I think they left the show knowing more about bikes and bike culture than they were expecting, but they now understand, I think, that there’s more to bicycles than just recreation and repair. There’s an actual viable future with them; now they just need to get on bikes more themselves and then everything will gel!

It was a wholly tiring weekend as I’ve mentioned, I could tell the exhibitors themselves were dogged at times too. I was a little disappointed in one booth in particular, not sure if my weariness was transferring to the guy there, but his friendliness was a little lackluster, but perhaps not everyone in the bike industry is a people person (shocking!) or more simply he was just as tired as I. He wasn’t nearly as disappointing however as the guy at the Shimano booth was though. It was a little off-putting when I asked why they didn’t opt for a platform pedal on the Di2 test bike to be told brusquely and dismissively that they wanted to present their new black Ultegra pedal. Not a soul was walking around that convention wearing road pedals with Shimano cleats on them; why not display the new pedals in a case or something? Didn’t make a whole lot of sense to me, but they’re the title sponsor so they know best I guess. Most people were friendly though, especially so on Friday compared to mob ruled Saturday. My talk with Lee at Highway 2 I’m sure will be well received by the guys I work with. Grilling Tone and Ed at the SRAM exhibit was illuminating, not really sure why the hell they didn’t have their new group Apex available there to view—I guess that’s why they weren’t the title sponsor, right? Chris Igleheart was a rad dude too. Meeting John at Sylvan was memorable, he was appreciative of my comparative of his frame’s tubes with pencils. The Yipsan booth were especially friendly and helpful in enlightening my sister and brother on bikes. Their town bike was one of our favorites, described as a “happy bike” it was no wonder it won the “Best City Bike” and the “People’s Choice” awards.
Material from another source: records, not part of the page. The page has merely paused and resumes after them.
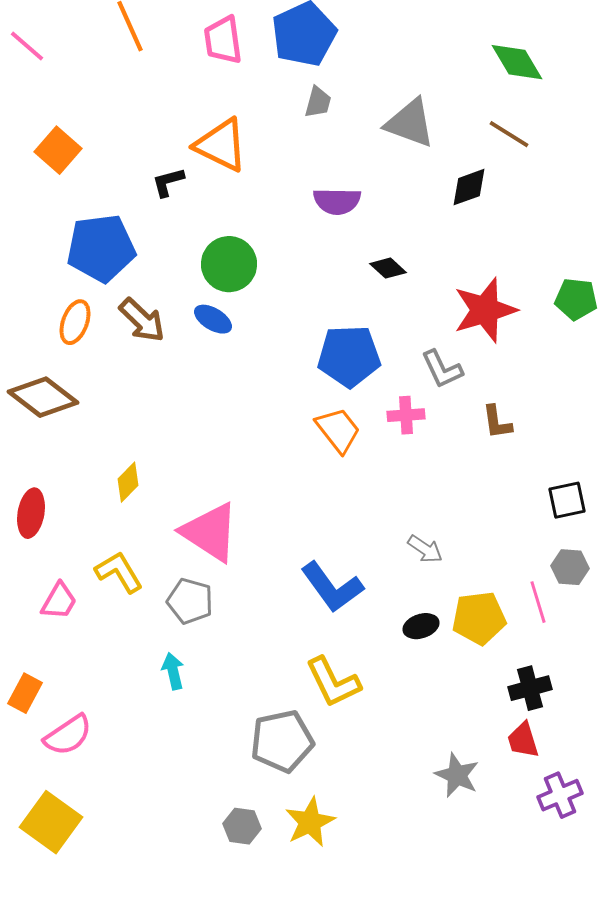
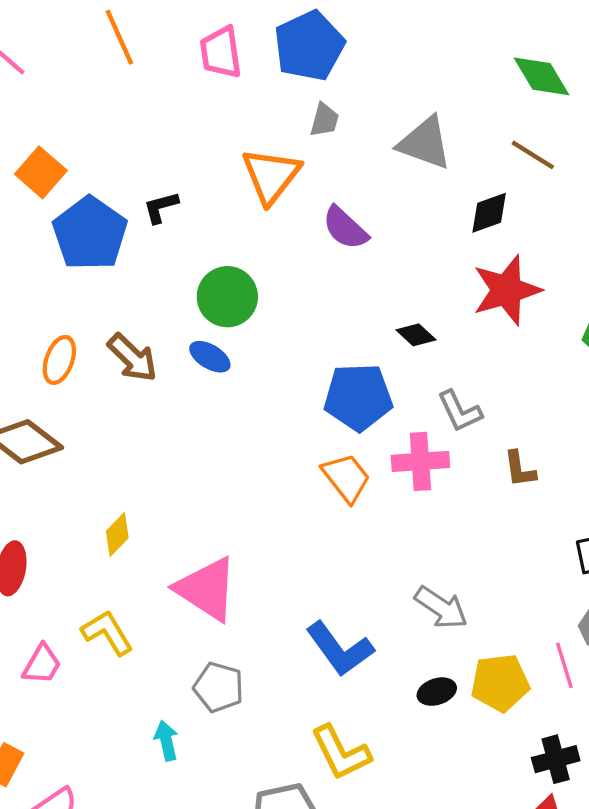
orange triangle: (221, 145) -> (271, 176), moved, turned 42
purple semicircle: (337, 201) -> (345, 228), turned 42
blue pentagon: (101, 248) -> (90, 233), moved, turned -30
black diamond: (388, 268) -> (416, 335), moved
red star: (485, 310) -> (507, 290), moved
pink cross: (406, 415) -> (420, 461), size x1.4
gray arrow: (425, 549) -> (441, 608), size x1.4
gray pentagon: (190, 601) -> (219, 687), moved

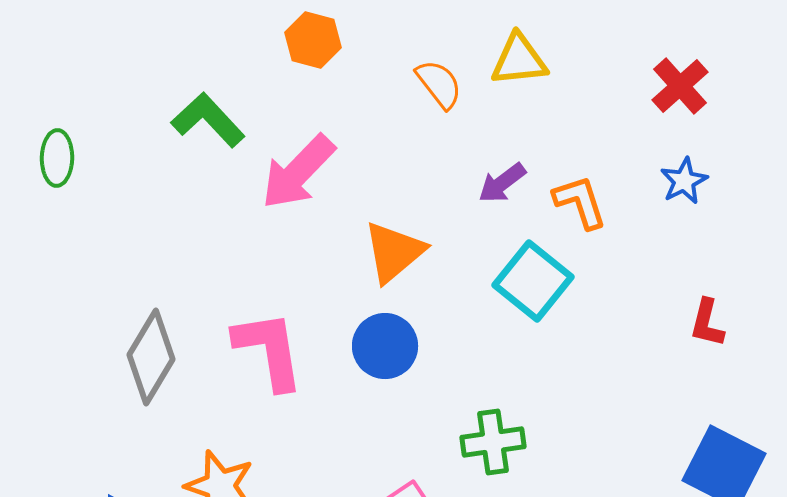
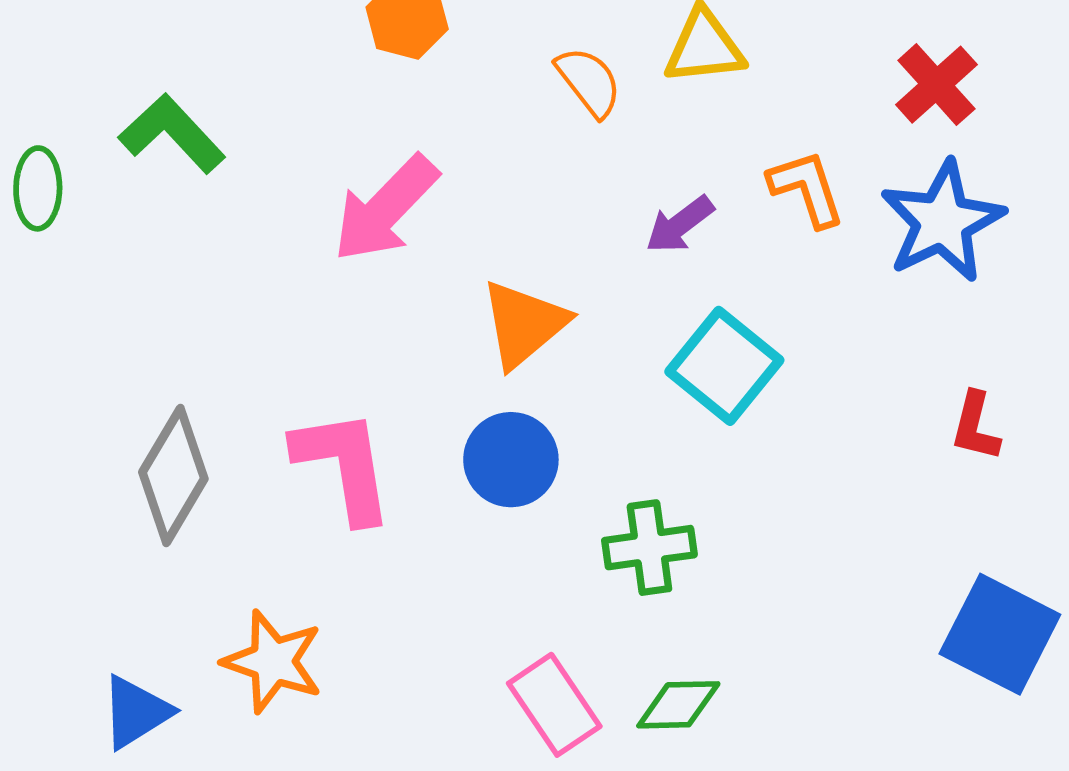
green L-shape: (208, 120) -> (172, 134), moved
blue star: (684, 181) -> (942, 222), size x1.8
orange L-shape: (580, 202) -> (807, 188), moved
green cross: (493, 442) -> (649, 548), moved

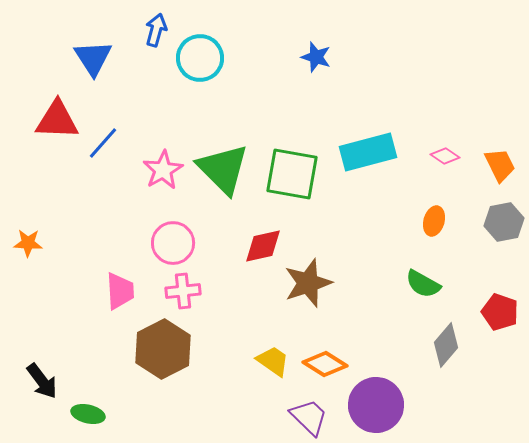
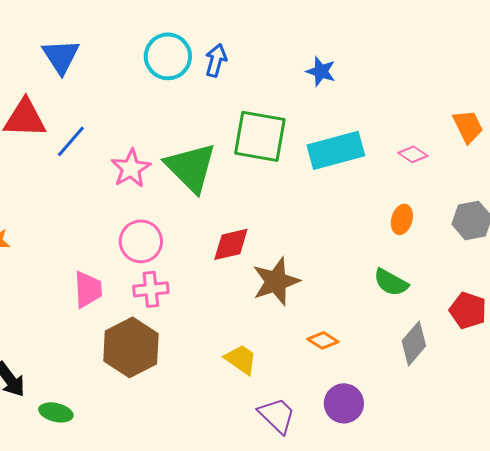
blue arrow: (156, 30) -> (216, 60), moved
blue star: (316, 57) -> (321, 71), moved
orange trapezoid: (500, 165) -> (468, 126), moved
green square: (292, 174) -> (260, 136), moved
orange diamond: (325, 364) -> (323, 340), moved, size x0.7
purple circle: (376, 405) -> (344, 403), size x0.7

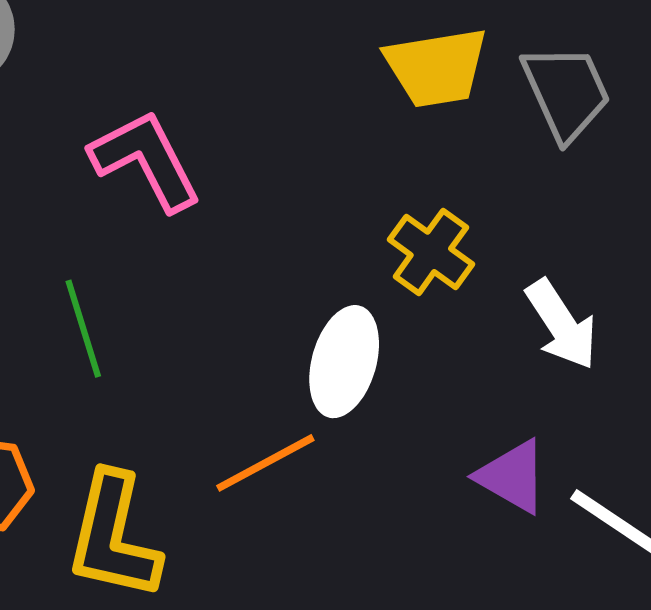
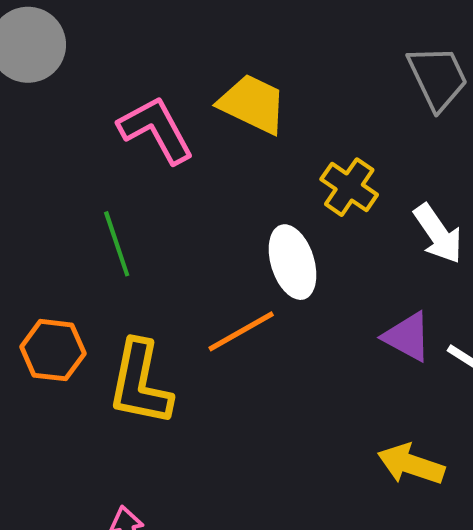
yellow trapezoid: (436, 67) -> (253, 104), moved, turned -144
white ellipse: (344, 362) -> (293, 262), turned -32

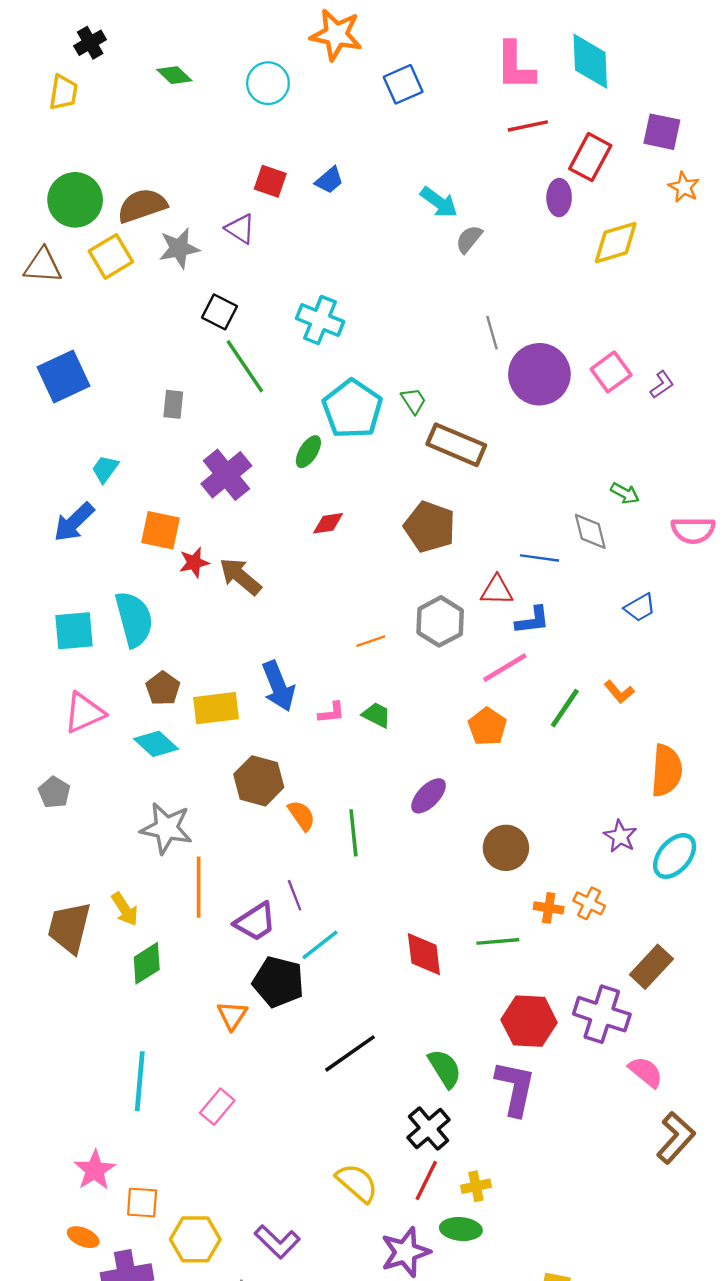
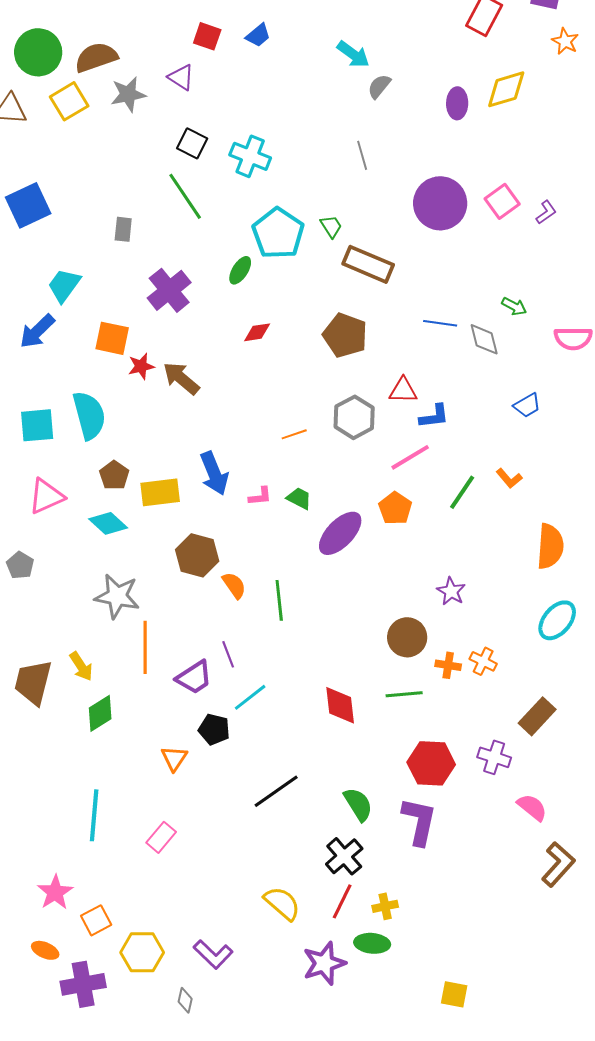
purple ellipse: (559, 198) -> (457, 103), moved
black square: (219, 312) -> (192, 143), moved
gray line: (492, 333) -> (362, 155), moved
cyan trapezoid: (105, 469) -> (64, 285), size x1.4
blue line: (539, 558) -> (440, 323), moved
purple ellipse: (429, 796) -> (340, 533), moved, size x1.4
purple star: (620, 836) -> (451, 591), moved
brown circle: (506, 848) -> (407, 637), moved
black pentagon: (278, 982) -> (214, 729), size x0.7
purple cross: (602, 1014) -> (494, 757), size x0.7
orange square: (142, 1202) -> (96, 920), turned -32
These two booth’s bikes were some of my favorites; the Sylvan I think was a very unique approach to this alternative material—as he said, wood: the original composite. I like it. Other favorites included Engin especially for it’s paint being reminiscent of those old Singer’s and Herse’s. Another favorite bike was the blue town bike at Signal, his booth was especially rad too (love the T-Rex) and the overall layout’s classiness. On the whole I was pleased at having the accurate prediction that there’d be an abundance of cyclocross bikes and town/city bikes. Both are easily working to becoming my favorite styles of bike—I’m also already considering exchanging the CAAD9 road bike I’ve just gotten for something similar to my classic Italian steel.

Richmond itself was a unexpectedly interesting town. From the Jerry Springer-esque brawl between two shoe-throwing ladies at some soul-food pizza shop we ate at (Leone’s Sportsbar?!) to the ceiling tile bashing party-goers at our hotel, there was a few classy gems thrown in between. One of which was the throw-back to the eighties family restaurant Byram’s where there was piano playing amongst the tasty greek faire. They had atmosphere in spades that really made you feel at home. We managed to find an outstanding alternative to the Comfort Inn’s coffee at Lift. But the best beyond that was the breakfast we had before our departure back to Louisville: Millie’s Diner, don’t let the word “diner” belie it’s true value to you. If within a hundred miles of Richmond, take the detour and get yourself the Ben Gurion lox bagel benedict. It won’t fail to impress. Fast and incredibly thoughtful/friendly/entertaining service was a great way to start a ten hour road trip.

IMG_0394

Millie's wall menu, bring your bi-focals.